> **Task details**: Below are some records: retype them all exactly, but not the pictures.

(Collected data entries)
*** Block opens ***

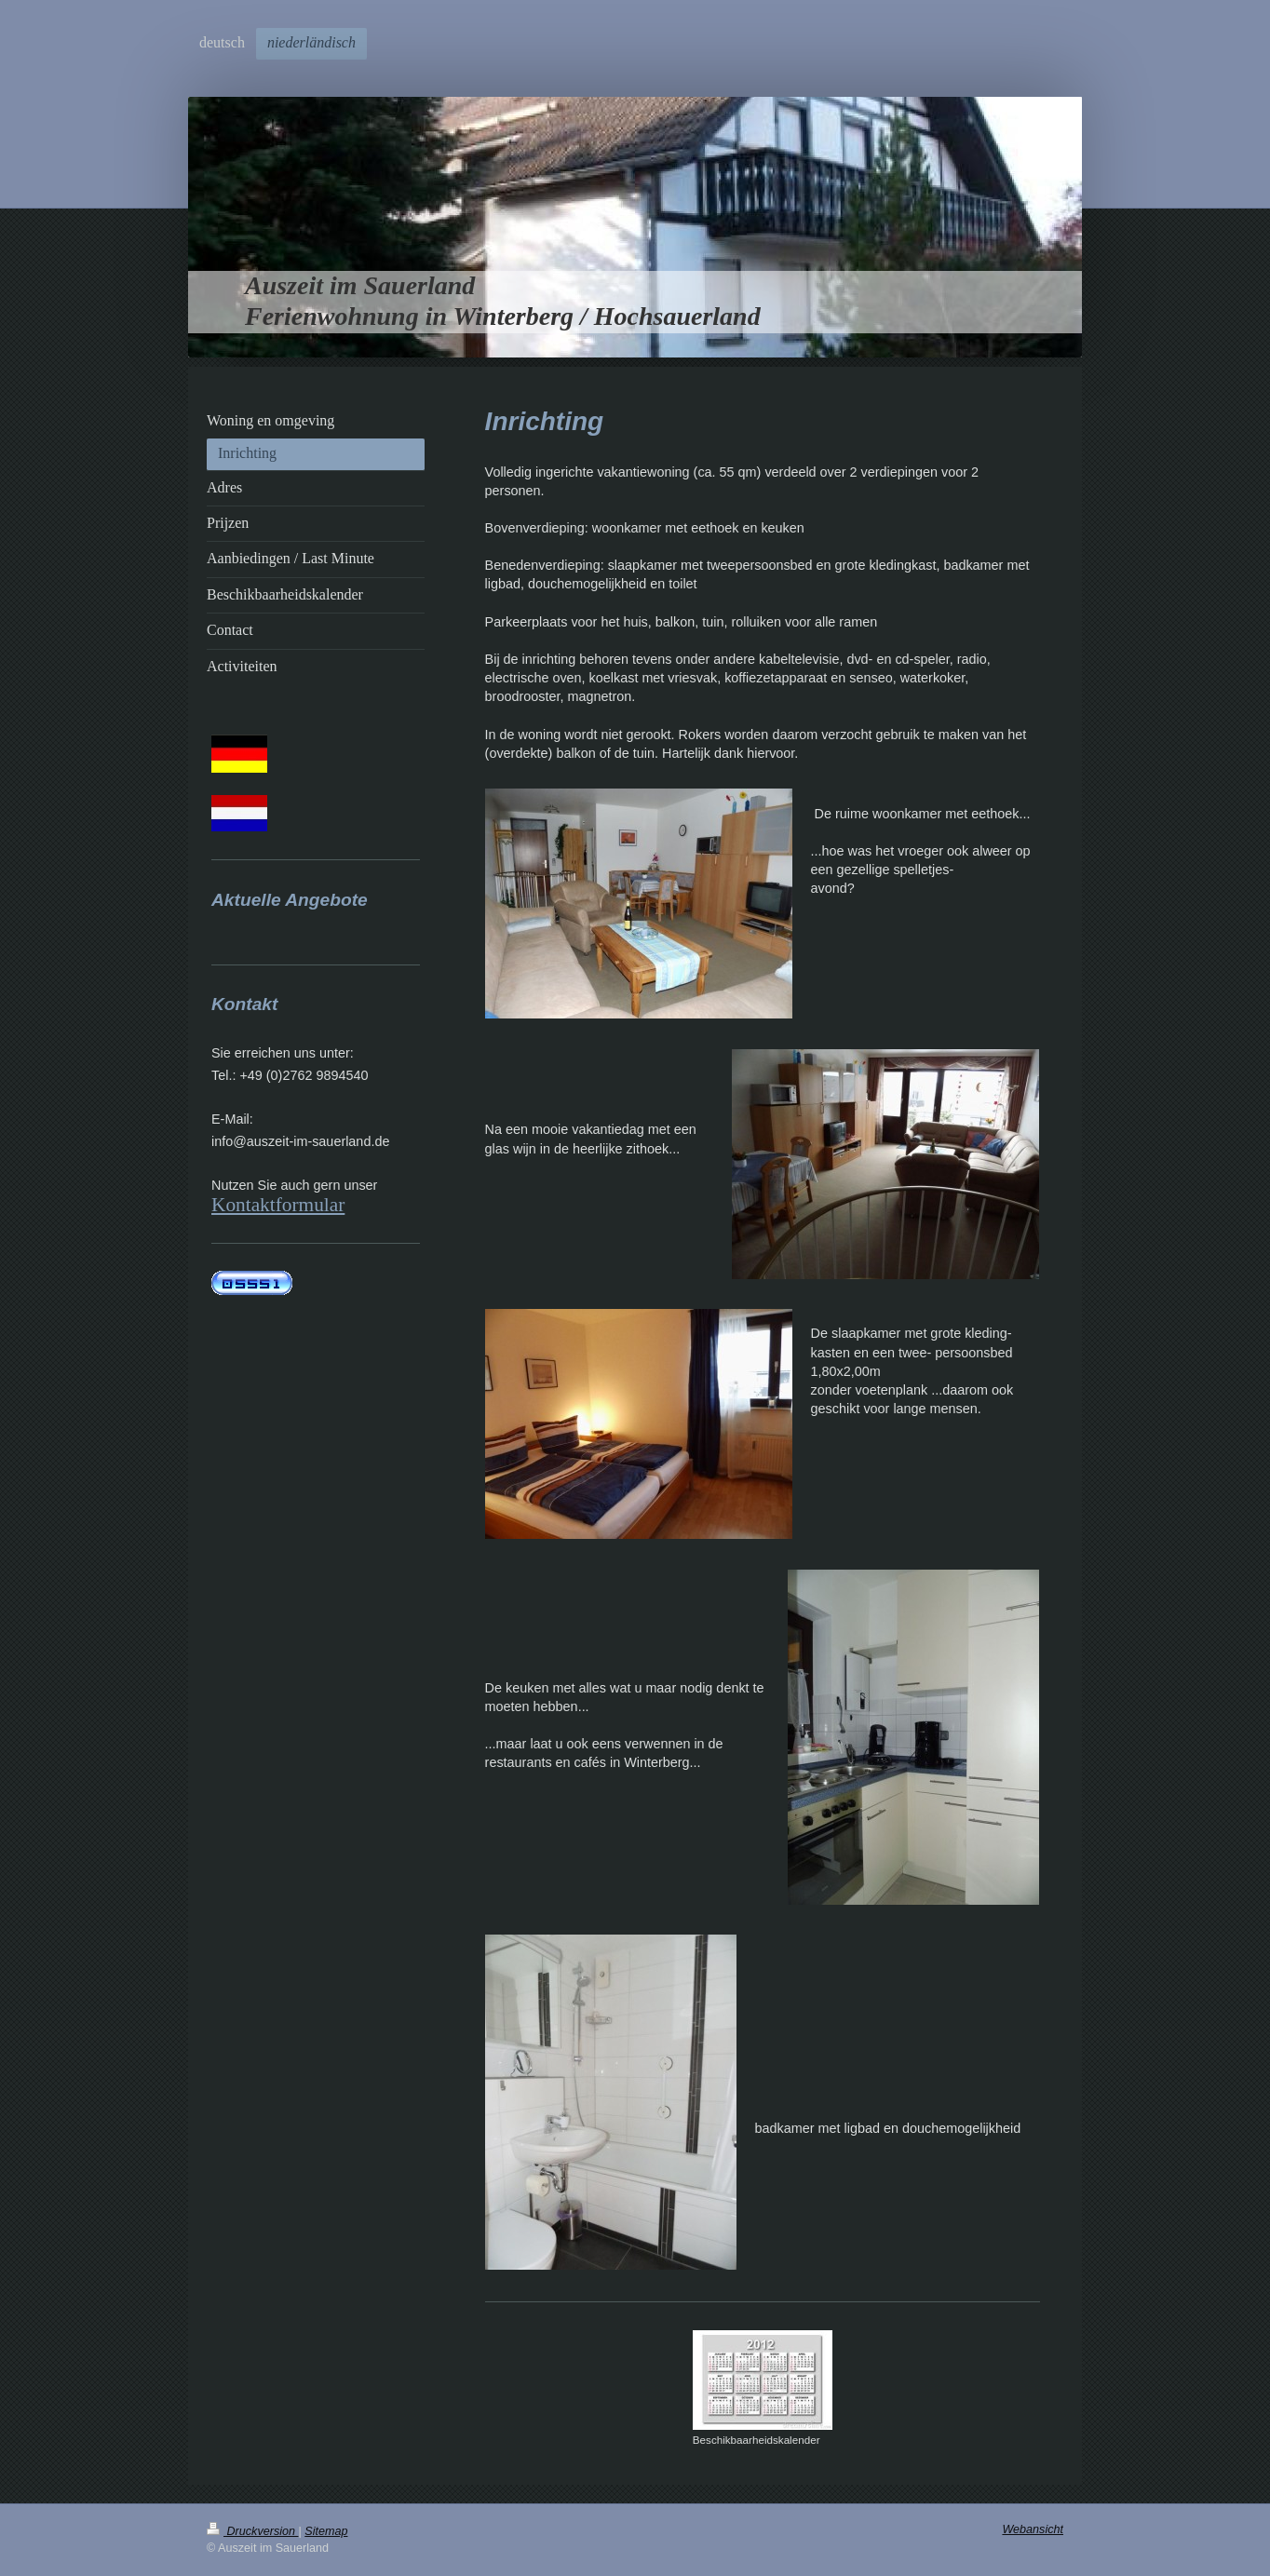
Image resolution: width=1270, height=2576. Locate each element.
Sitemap (325, 2531)
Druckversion (252, 2531)
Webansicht (1032, 2529)
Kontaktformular (278, 1205)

*** Block closes ***

> **Reply**:
Image resolution: width=1270, height=2576. Locate each element.
Sitemap (325, 2531)
Druckversion (252, 2531)
Webansicht (1032, 2529)
Kontaktformular (278, 1205)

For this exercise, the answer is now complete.